Thursday 4 July 2013

Ice Cream Entrepreneur Story from The Daily Telegraph

Sitting among the vintage crockery and furniture stalls at a fete in West Didsbury, Manchester, is an unmissable pink 1997 Ford Transit ice cream van, Ginger’s Comfort Emporium. Even on a cold, rainy April afternoon Claire Kelsey, 35, its owner, has a queue.

Kelsey makes ice cream for grown-ups, selling it at food markets around the country, but mainly in and around Manchester, where she lives. She delights in unusual combinations such as liquorice root, coriander leaf and camel’s milk, and her bestselling 'Chorlton crack’ (peanut butter and salted caramel). Her imaginative menu has not gone unnoticed. In 2011 her roasted banana, salt caramel and peanut ice cream won the British Street Food awards’ 'best dessert’, which she won again in 2012 for 'marmalade on toast’ – marmalade and caramelised breadcrumbs with orange blossom tea sorbet. Kelsey’s first job in food at the age of 21 was as a kitchen assistant in Raymond Blanc’s Brasserie in Manchester. She worked in restaurants for four years before becoming a food stylist. By 2009 she had decided she wanted her own business. 'I looked at restaurants but it’s such a massive risk,’ she says. 'I thought a mobile unit would be perfect because I could take it to festivals with my friends and it would be a party vehicle.’ Using her savings she found an ice cream van in Brighton for £8,000, which her father helped her paint and refurbish; a friend designed the logo. 'A week later I had an ice cream van in my drive with no real business plan,’ she says. 'I didn’t know exactly what I wanted to do. I thought, “Well, I’ll start making ice cream, I’ll probably get bored of this in six months,” but I really enjoyed doing it.’

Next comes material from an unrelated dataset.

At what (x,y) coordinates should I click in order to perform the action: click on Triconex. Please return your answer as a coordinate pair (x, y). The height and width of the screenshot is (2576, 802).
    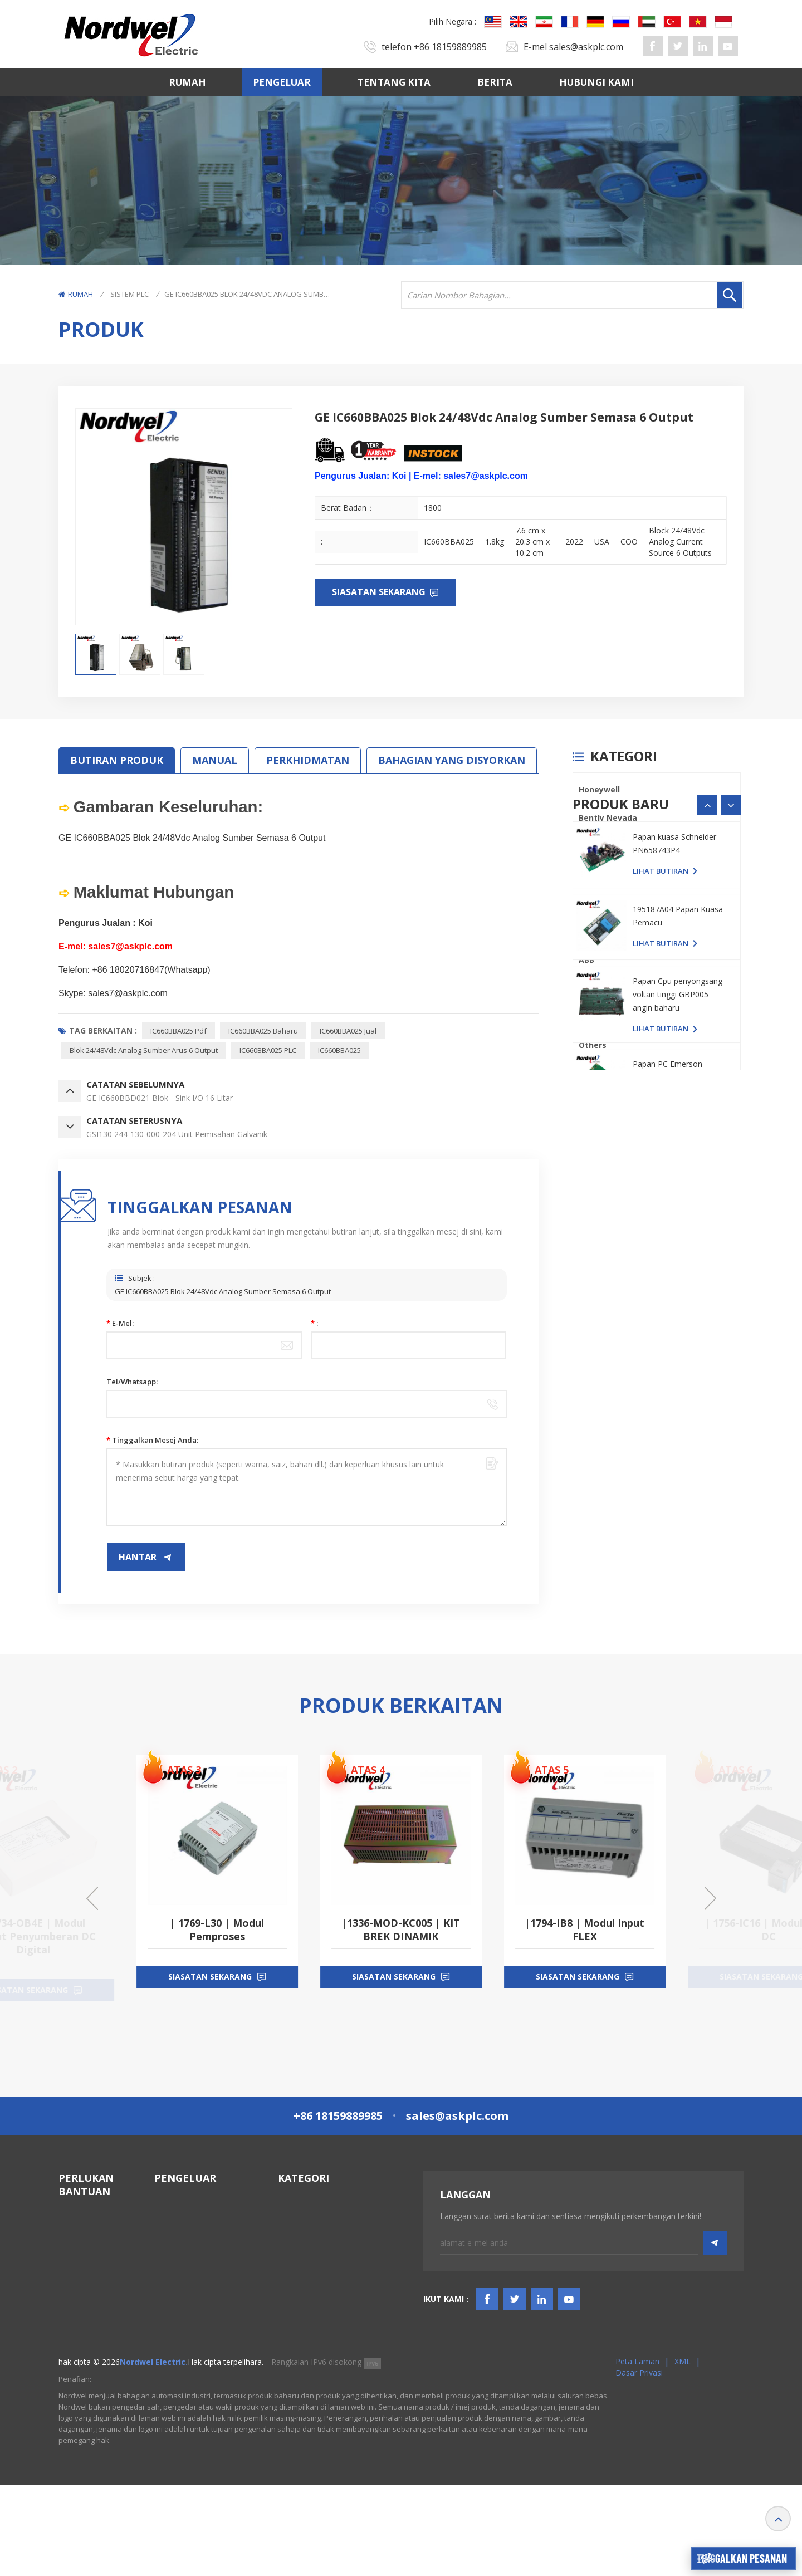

She taught herself how to make ice cream by hand, without specialist equipment, learning the best methods for freezing without a churn. But last year Kelsey bought a second-hand Carpigiani, a commercial ice cream machine, which she found on Gumtree. 'I’m still finding my way,’ she says.

'I don’t want to sound like an authority on machines because I’m not; I’m a home cook who’s had to upscale and it’s quite scary.’

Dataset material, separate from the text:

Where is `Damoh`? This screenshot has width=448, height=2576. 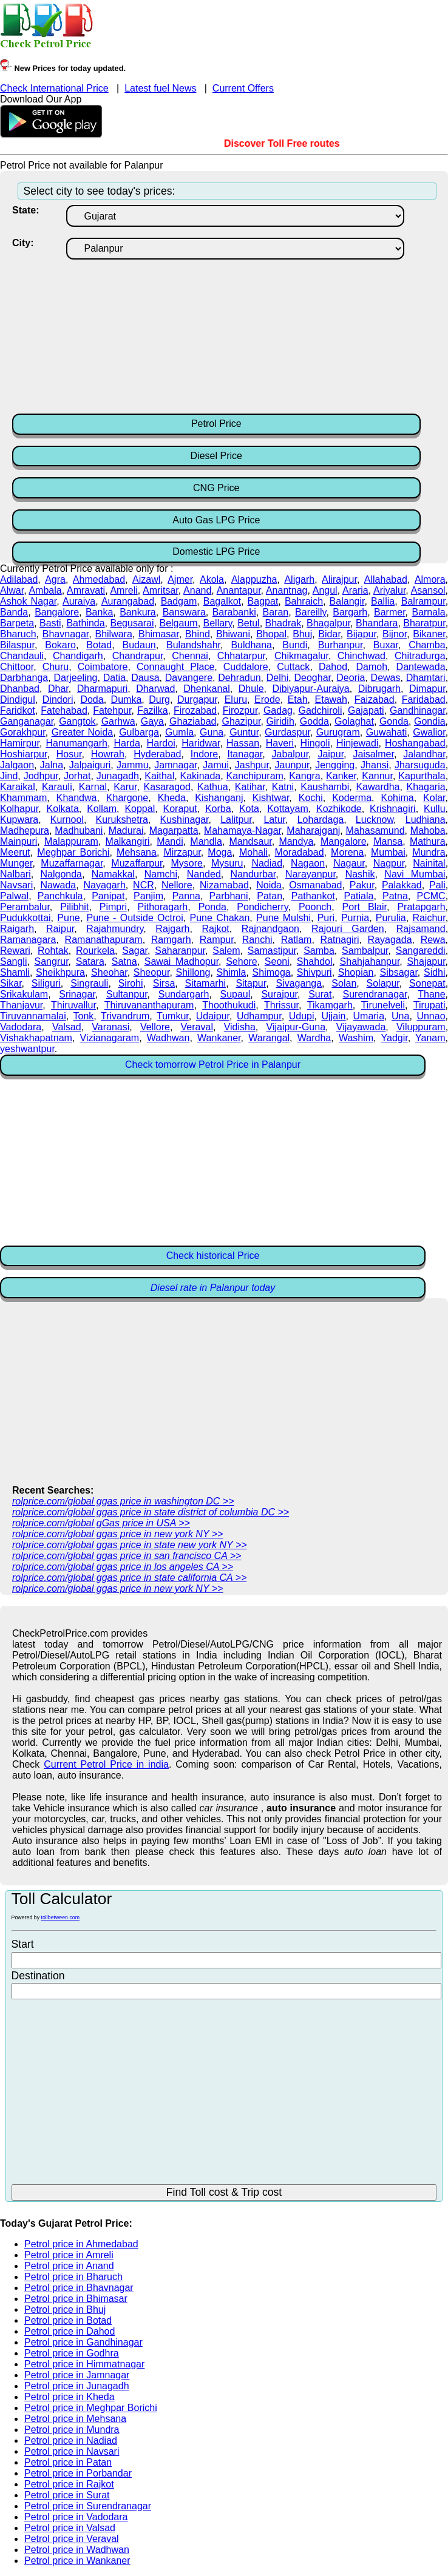
Damoh is located at coordinates (372, 667).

Her ingredients are sourced from local producers where possible; the milk and cream comes from a Manchester dairy, the cones from a bakery in Eccles, and the grain for the malt ice cream is from a microbrewery in north Manchester. Her flavours are seasonal and Kelsey buys slightly overripe fruit from markets to make her compotes, jams and caramels that are then used as a base for many of her ice creams. She also welcomes contributions. 'I’ve got some lovely customers who will bring me weird things I’ve never seen before such as mastic and wild orchid extract.’